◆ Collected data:
BEGIN

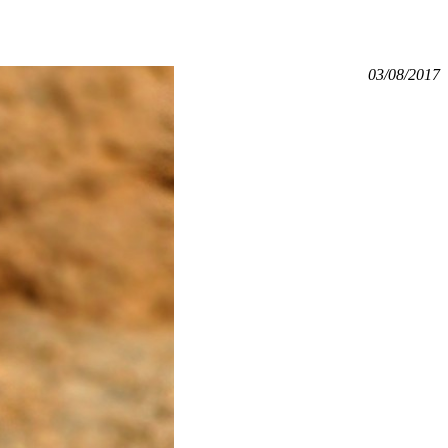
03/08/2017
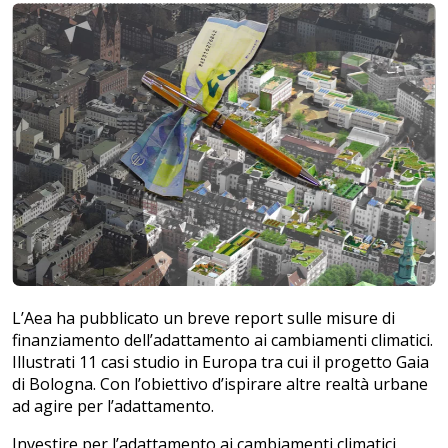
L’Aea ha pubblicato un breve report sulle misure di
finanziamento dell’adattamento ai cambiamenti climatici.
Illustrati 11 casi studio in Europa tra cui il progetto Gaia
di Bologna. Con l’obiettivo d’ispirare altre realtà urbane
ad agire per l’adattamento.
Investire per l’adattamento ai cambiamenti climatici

END
BEGIN

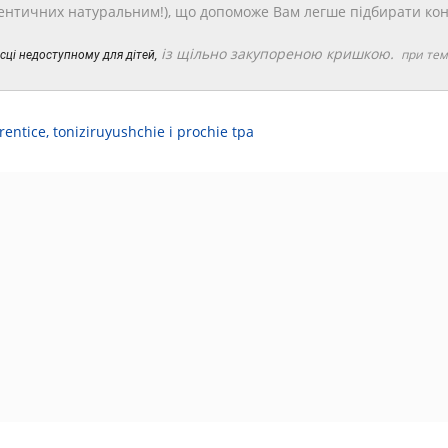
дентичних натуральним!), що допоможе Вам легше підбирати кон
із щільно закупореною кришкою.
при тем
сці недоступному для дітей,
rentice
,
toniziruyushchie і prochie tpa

END

◆ WHAT YOU WILL DO: Across the records above, tally the lines that contain "cambiamenti" and return the number alone.

◆ EXERCISE RESULT: 2